Rhode Island landowners and businesses should be on notice that, over the summer (on July 15, 2019), the Rhode Island General Assembly amended the comparative negligence statute in this State, the effect of which offers greater legal protection to injured parties in personal injury cases. See R.I. Gen. Laws § 9-20-4. As amended, the comparative negligence statute eliminates a defense once available to defendants in these types of cases: no longer is the “fact that the danger or defect was open and obvious” a complete bar to a plaintiff’s recovery in a personal injury case. Prior to the issuance of this amendment, to the extent a defendant could demonstrate that the injury at issue resulted from a danger that was deemed “open and obvious,” courts in this state could conclude that the defendant did not owe a duty of care to have protected and/or warned the injured plaintiff, even where the injury took place on defendant’s own property or on property controlled by the defendant. As a result, in those cases, a plaintiff was unable to recover any damages under a negligence theory of liability. The amendment changes that.

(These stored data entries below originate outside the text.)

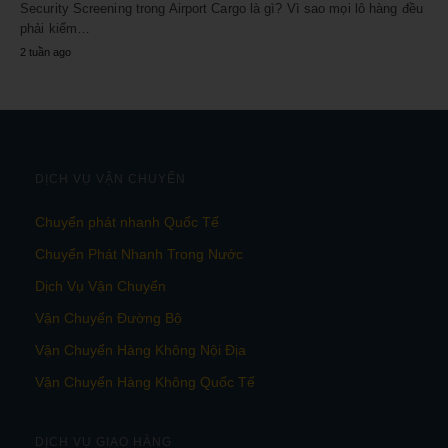
Security Screening trong Airport Cargo là gì? Vì sao mọi lô hàng đều
phải kiểm…
2 tuần ago
DỊCH VỤ VẬN CHUYỂN
Chuyển phát nhanh Quốc Tế
Chuyển Phát Nhanh Trong Nước
Dịch Vụ Vận Chuyển
Vận Chuyển Đường Bộ
Vận Chuyển Hàng Không Nội Địa
Vận Chuyển Hàng Không Quốc Tế
DỊCH VỤ GIAO HÀNG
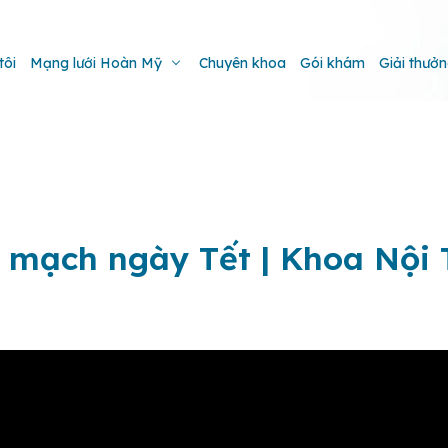
tôi
Mạng lưới Hoàn Mỹ
Chuyên khoa
Gói khám
Giải thưở
m mạch ngày Tết | Khoa Nội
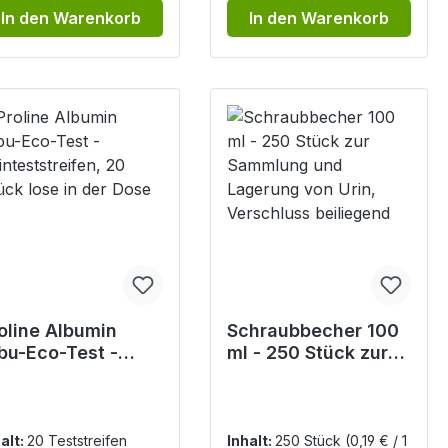
In den Warenkorb
In den Warenkorb
oline Albumin
Schraubbecher 100
bu-Eco-Test -
ml - 250 Stück zur
inteststreifen, 20
Sammlung und
ück lose in der
Lagerung von Urin,
ose
Verschluss
beiliegend
alt:
20 Teststreifen
Inhalt:
250 Stück
(0,19 € / 1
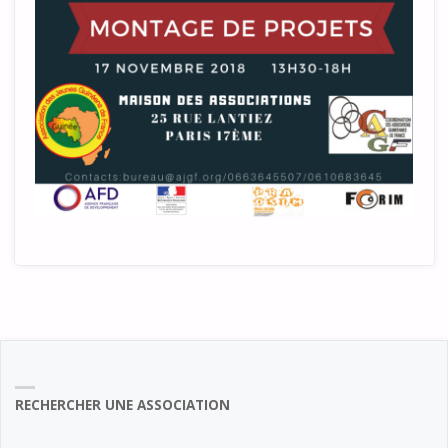
RECHERCHER UNE ASSOCIATION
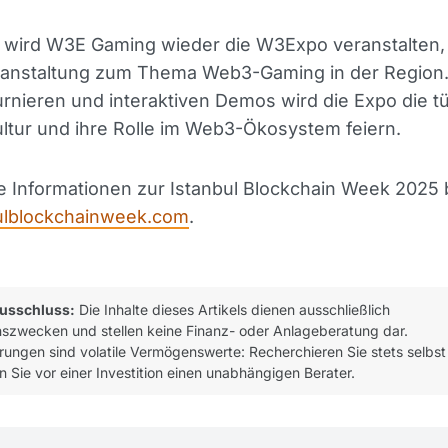
wird W3E Gaming wieder die W3Expo veranstalten, 
ranstaltung zum Thema Web3-Gaming in der Region. 
rnieren und interaktiven Demos wird die Expo die t
ltur und ihre Rolle im Web3-Ökosystem feiern.
re Informationen zur Istanbul Blockchain Week 2025
ulblockchainweek.com
.
usschluss:
Die Inhalte dieses Artikels dienen ausschließlich
nszwecken und stellen keine Finanz- oder Anlageberatung dar.
ungen sind volatile Vermögenswerte: Recherchieren Sie stets selbst
n Sie vor einer Investition einen unabhängigen Berater.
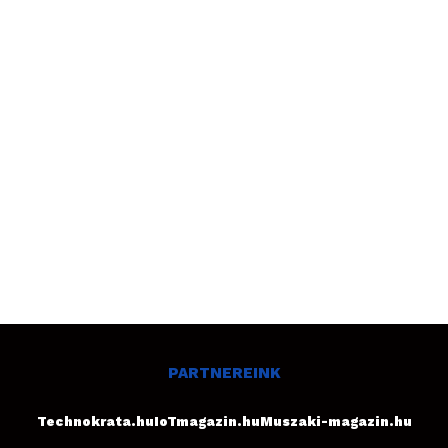
PARTNEREINK
Technokrata.hu
IoTmagazin.hu
Muszaki-magazin.hu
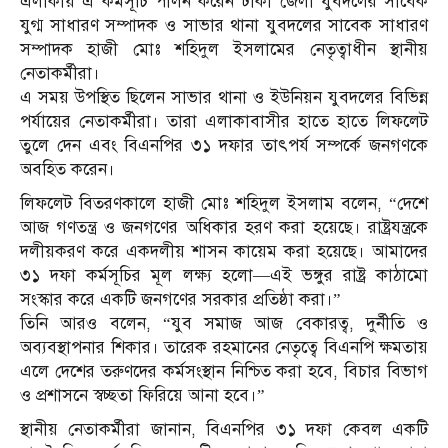
এলাকায় এ কর্মসূচি পালন করেন ঢাকা জেলা যুবদলের সাবেক
যুগ্ম সাধারণ সম্পাদক ও সাভার থানা যুবদলের সাবেক সাধারণ
সম্পাদক হাজী মোঃ শহিদুল ইসলামের নেতৃত্বাধীন স্থানীয়
নেতাকর্মীরা।
এ সময় উপস্থিত ছিলেন সাভার থানা ও ইউনিয়ন যুবদলের বিভিন্ন
পর্যায়ের নেতাকর্মীরা। তারা এলাকাবাসীর হাতে হাতে লিফলেট
তুলে দেন এবং বিএনপির ৩১ দফার তাৎপর্য সম্পর্কে জনগণকে
অবহিত করেন।
লিফলেট বিতরণকালে হাজী মোঃ শহিদুল ইসলাম বলেন, “দেশে
আজ গণতন্ত্র ও জনগণের অধিকার হরণ করা হয়েছে। রাষ্ট্রযন্ত্রকে
দলীয়করণ করে একদলীয় শাসন কায়েম করা হয়েছে। আমাদের
৩১ দফা কর্মসূচির মূল লক্ষ্য হলো—এই ভঙ্গুর রাষ্ট্র কাঠামো
সংস্কার করে একটি জনগণের সরকার প্রতিষ্ঠা করা।”
তিনি আরও বলেন, “যুব সমাজ আজ বেকারত্ব, দুর্নীতি ও
অব্যবস্থাপনার শিকার। তারেক রহমানের নেতৃত্বে বিএনপি ক্ষমতায়
এলে দেশের তরুণদের কর্মসংস্থান নিশ্চিত করা হবে, বিচার বিভাগ
ও প্রশাসনে স্বচ্ছতা ফিরিয়ে আনা হবে।”
স্থানীয় নেতাকর্মীরা জানান, বিএনপির ৩১ দফা কেবল একটি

However, the amendment does not overhaul well-settled negligence law in this state. To succeed on a negligence claim, an injured plaintiff still is required to prove by a preponderance of the evidence (i.e. that it is more likely than not) that the defendant owed a legal duty of care to the plaintiff and, if so, that the defendant’s conduct was the proximate cause of that injury. What has changed, however, is that the open and obvious nature of the danger or defect can no longer absolve a defendant of liability altogether. In that regard, a defendant can no longer successfully argue that it did not owe a duty of care to protect or warn an injured plaintiff in a case where the condition at issue was “open and obvious” to the plaintiff. However, although the fact that an open and obvious condition does not outright extinguish a legal duty otherwise running to the injured plaintiff, a jury must still decide how much fault should be apportioned to the defendant (and, in turn, how much must be borne by the plaintiff for his or her own negligence) relating to the injury.

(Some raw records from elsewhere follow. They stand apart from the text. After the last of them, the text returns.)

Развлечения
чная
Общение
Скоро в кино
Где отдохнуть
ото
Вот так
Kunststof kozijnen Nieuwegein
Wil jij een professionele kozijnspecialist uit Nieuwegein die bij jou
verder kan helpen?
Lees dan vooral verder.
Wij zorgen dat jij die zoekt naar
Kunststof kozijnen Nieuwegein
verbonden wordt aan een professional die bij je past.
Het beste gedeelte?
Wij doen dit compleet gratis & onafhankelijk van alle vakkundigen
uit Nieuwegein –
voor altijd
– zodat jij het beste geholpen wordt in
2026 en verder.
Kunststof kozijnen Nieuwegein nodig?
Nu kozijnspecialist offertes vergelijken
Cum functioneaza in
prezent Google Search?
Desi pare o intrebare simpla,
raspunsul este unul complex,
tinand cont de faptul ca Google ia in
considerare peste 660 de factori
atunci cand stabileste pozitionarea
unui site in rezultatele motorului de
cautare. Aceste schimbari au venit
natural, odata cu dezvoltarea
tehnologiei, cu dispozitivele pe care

We further note that the application of the amendment relating to “open and obvious” conditions applies prospectively only. That means it does not apply in cases involving injuries that occurred prior to July 15, 2019. Rather, the amendment applies only in cases involving injuries occurring after July 15, 2019. In Rhode Island, a plaintiff has up to three years from the date of an injury to file a complaint in Superior Court. Because of the applicable three years statute of limitations, cases involving injuries occurring after July 15, 2019 are not likely to be litigated for some time. Therefore, the actual legal impact of the statutory amendment remains to be seen.
In this regard, while it always should be the case that landowners and businesses operate with due regard as to foreseeable safety risks that may befall individuals on their premises, the amendment to the comparative negligence statute offers yet another good reason for landowners and businesses to re-assess their exposure. Indeed, a complete legal defense once available to defendants in personal injury cases has been eliminated under Rhode Island law.
Navigating premises liability law is not an easy task. It is always prudent to be in consultation with your lawyer to assess your potential exposure and minimize risks before injuries happen and the costs of litigation start to accrue.